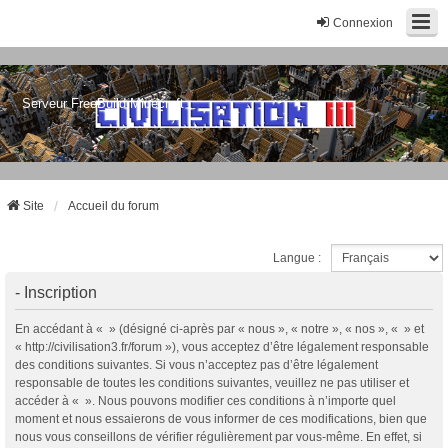
Connexion
Serveur FreeBuild Minecraft
Site
Accueil du forum
Langue :
- Inscription
En accédant à « » (désigné ci-après par « nous », « notre », « nos », « » et
« http://civilisation3.fr/forum »), vous acceptez d’être légalement responsable
des conditions suivantes. Si vous n’acceptez pas d’être légalement
responsable de toutes les conditions suivantes, veuillez ne pas utiliser et
accéder à « ». Nous pouvons modifier ces conditions à n’importe quel
moment et nous essaierons de vous informer de ces modifications, bien que
nous vous conseillons de vérifier régulièrement par vous-même. En effet, si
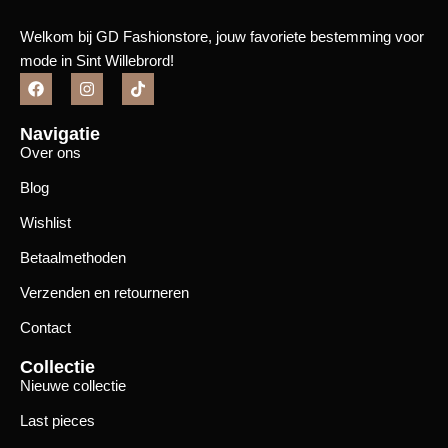
Welkom bij GD Fashionstore, jouw favoriete bestemming voor
mode in Sint Willebrord!
Navigatie
Over ons
Blog
Wishlist
Betaalmethoden
Verzenden en retourneren
Contact
Collectie
Nieuwe collectie
Last pieces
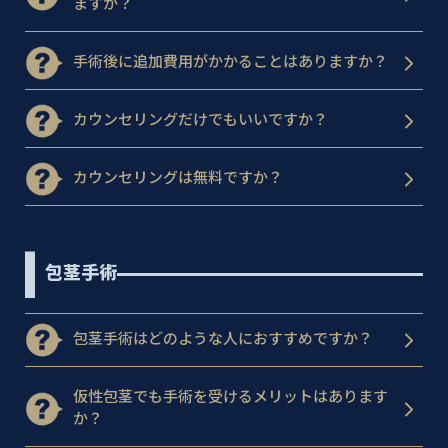
ますか？
手術後に追加費用がかかることはありますか？
カウンセリングだけでもいいですか？
カウンセリングは無料ですか？
包茎手術
包茎手術はどのような人におすすめですか？
仮性包茎でも手術を受けるメリットはあります
か？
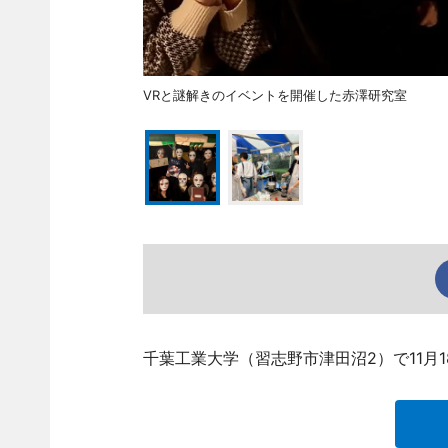
VRと謎解きのイベントを開催した赤澤研究室
千葉工業大学（習志野市津田沼2）で11月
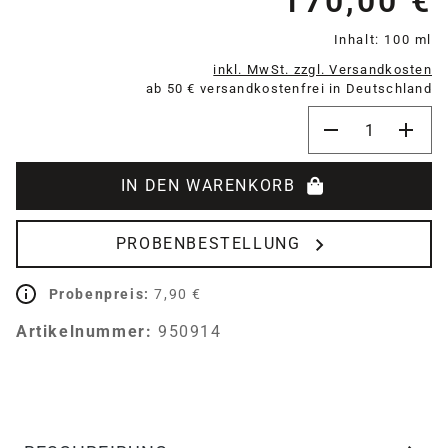
170,00 €
Inhalt:
100 ml
inkl. MwSt. zzgl. Versandkosten
ab 50 € versandkostenfrei in Deutschland
Produkt Anzahl:
IN DEN WARENKORB
PROBENBESTELLUNG
Probenpreis:
7,90 €
Artikelnummer:
950914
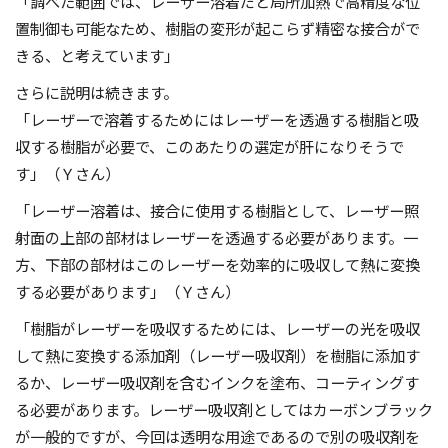
「調べた範囲では、レーザー溶着だと局所加熱で高精度な位
置制御も可能なため、樹脂の変形が起こらず精密な接合がで
きる、と考えています」
さらに説明は続きます。
「レーザーで溶着するためにはレーザーを透過する樹脂と吸
収する樹脂が必要で、このあたりの選定が肝になりそうで
す」（Ｙさん）
「レーザー溶着は、接合に使用する樹脂として、レーザー照
射面の上部の部材はレーザーを透過する必要があります。一
方、下部の部材はこのレーザーを効率的に吸収して熱に変換
する必要があります」（Ｙさん）
「樹脂がレーザーを吸収するためには、レーザーの光を吸収
して熱に変換する添加剤（レーザー吸収剤）を樹脂に添加す
るか、レーザー吸収剤を含むインクを塗布、コーティングす
る必要があります。レーザー吸収剤としてはカーボンブラック
が一般的ですが、今回は透明な用途であるので別の吸収剤を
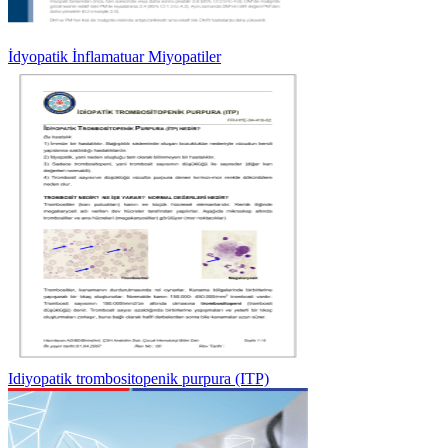
İdyopatik İnflamatuar Miyopatiler
Idiyopatik trombositopenik purpura (ITP)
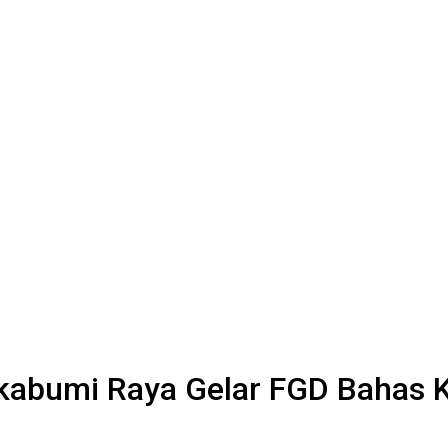
kabumi Raya Gelar FGD Bahas 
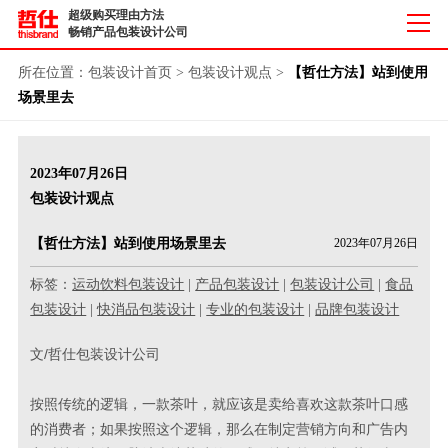
超级购买理由方法
畅销产品包装设计公司
所在位置：
包装设计首页
>
包装设计观点
>
【哲仕方法】站到使用
场景里去
2023年07月26日
包装设计观点
【哲仕方法】站到使用场景里去
2023年07月26日
标签：
运动饮料包装设计
|
产品包装设计
|
包装设计公司
|
食品
包装设计
|
快消品包装设计
|
专业的包装设计
|
品牌包装设计
文/哲仕包装设计公司
按照传统的逻辑，一款茶叶，就应该是卖给喜欢这款茶叶口感
的消费者；如果按照这个逻辑，那么在制定营销方向和广告内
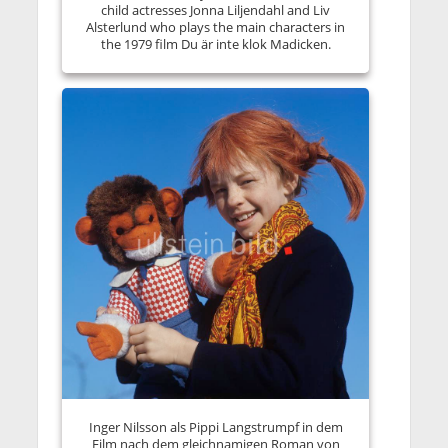
child actresses Jonna Liljendahl and Liv
Alsterlund who plays the main characters in
the 1979 film Du är inte klok Madicken.
Inger Nilsson als Pippi Langstrumpf in dem
Film nach dem gleichnamigen Roman von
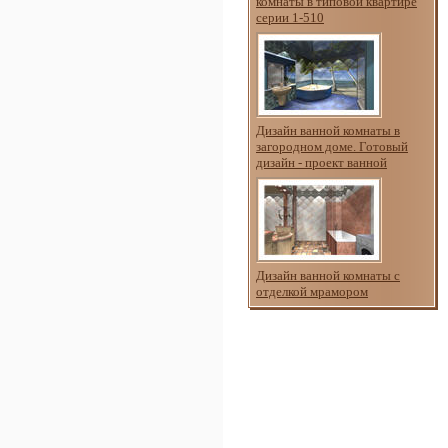
комнаты в типовой квартире
серии 1-510
Дизайн ванной комнаты в
загородном доме. Готовый
дизайн - проект ванной
Дизайн ванной комнаты с
отделкой мрамором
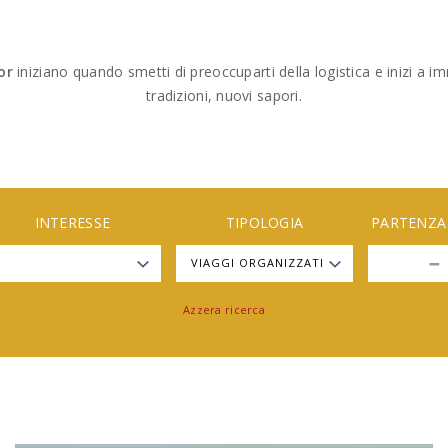
or
iniziano quando smetti di preoccuparti della logistica e inizi a im
tradizioni, nuovi sapori.
INTERESSE
TIPOLOGIA
PARTENZA
Azzera ricerca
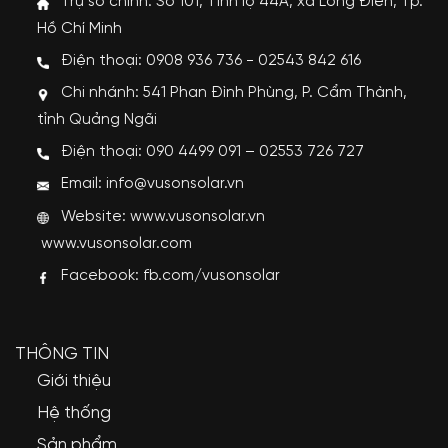
Trụ sở chính: Số 101, Tỉnh lộ 44A, xã Long Điền, Tp.
Hồ Chí Minh
Điện thoại: 0908 936 736 - 02543 842 616
Chi nhánh: 541 Phan Đình Phùng, P. Cẩm Thành,
tỉnh Quảng Ngãi
Điện thoại: 090 4499 091 – 02553 726 727
Email: info@vusonsolar.vn
Website:
www.vusonsolar.vn
www.vusonsolar.com
Facebook:
fb.com/vusonsolar
THÔNG TIN
Giới thiệu
Hệ thống
Sản phẩm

:::

Assignment: Retype the whole listing, keeping every line identical and omitting all pictures.

Your solution:
Connexion
Serveur FreeBuild Minecraft
Site
Accueil du forum
Langue :
- Inscription
En accédant à « » (désigné ci-après par « nous », « notre », « nos », « » et
« http://civilisation3.fr/forum »), vous acceptez d’être légalement responsable
des conditions suivantes. Si vous n’acceptez pas d’être légalement
responsable de toutes les conditions suivantes, veuillez ne pas utiliser et
accéder à « ». Nous pouvons modifier ces conditions à n’importe quel
moment et nous essaierons de vous informer de ces modifications, bien que
nous vous conseillons de vérifier régulièrement par vous-même. En effet, si
Welkom bij GD Fashionstore, jouw favoriete bestemming voor
mode in Sint Willebrord!
Navigatie
Over ons
Blog
Wishlist
Betaalmethoden
Verzenden en retourneren
Contact
Collectie
Nieuwe collectie
Last pieces
ますか？
手術後に追加費用がかかることはありますか？
カウンセリングだけでもいいですか？
カウンセリングは無料ですか？
包茎手術
包茎手術はどのような人におすすめですか？
仮性包茎でも手術を受けるメリットはあります
か？
VRと謎解きのイベントを開催した赤澤研究室
千葉工業大学（習志野市津田沼2）で11月
170,00 €
Inhalt:
100 ml
inkl. MwSt. zzgl. Versandkosten
ab 50 € versandkostenfrei in Deutschland
Produkt Anzahl:
IN DEN WARENKORB
PROBENBESTELLUNG
Probenpreis:
7,90 €
Artikelnummer:
950914
「調べた範囲では、レーザー溶着だと局所加熱で高精度な位
置制御も可能なため、樹脂の変形が起こらず精密な接合がで
きる、と考えています」
さらに説明は続きます。
「レーザーで溶着するためにはレーザーを透過する樹脂と吸
収する樹脂が必要で、このあたりの選定が肝になりそうで
す」（Ｙさん）
「レーザー溶着は、接合に使用する樹脂として、レーザー照
射面の上部の部材はレーザーを透過する必要があります。一
方、下部の部材はこのレーザーを効率的に吸収して熱に変換
する必要があります」（Ｙさん）
「樹脂がレーザーを吸収するためには、レーザーの光を吸収
して熱に変換する添加剤（レーザー吸収剤）を樹脂に添加す
るか、レーザー吸収剤を含むインクを塗布、コーティングす
る必要があります。レーザー吸収剤としてはカーボンブラック
が一般的ですが、今回は透明な用途であるので別の吸収剤を
İdyopatik İnflamatuar Miyopatiler
Idiyopatik trombositopenik purpura (ITP)
kabumi Raya Gelar FGD Bahas 
超级购买理由方法
畅销产品包装设计公司
所在位置：
包装设计首页
>
包装设计观点
>
【哲仕方法】站到使用
场景里去
2023年07月26日
包装设计观点
【哲仕方法】站到使用场景里去
2023年07月26日
标签：
运动饮料包装设计
|
产品包装设计
|
包装设计公司
|
食品
包装设计
|
快消品包装设计
|
专业的包装设计
|
品牌包装设计
文/哲仕包装设计公司
按照传统的逻辑，一款茶叶，就应该是卖给喜欢这款茶叶口感
的消费者；如果按照这个逻辑，那么在制定营销方向和广告内
child actresses Jonna Liljendahl and Liv
Alsterlund who plays the main characters in
the 1979 film Du är inte klok Madicken.
Inger Nilsson als Pippi Langstrumpf in dem
Film nach dem gleichnamigen Roman von
комнаты в типовой квартире
серии 1-510
Дизайн ванной комнаты в
загородном доме. Готовый
дизайн - проект ванной
Дизайн ванной комнаты с
отделкой мрамором
or
iniziano quando smetti di preoccuparti della logistica e inizi a im
tradizioni, nuovi sapori.
INTERESSE
TIPOLOGIA
PARTENZA
Azzera ricerca
Trụ sở chính: Số 101, Tỉnh lộ 44A, xã Long Điền, Tp.
Hồ Chí Minh
Điện thoại: 0908 936 736 - 02543 842 616
Chi nhánh: 541 Phan Đình Phùng, P. Cẩm Thành,
tỉnh Quảng Ngãi
Điện thoại: 090 4499 091 – 02553 726 727
Email: info@vusonsolar.vn
Website:
www.vusonsolar.vn
www.vusonsolar.com
Facebook:
fb.com/vusonsolar
THÔNG TIN
Giới thiệu
Hệ thống
Sản phẩm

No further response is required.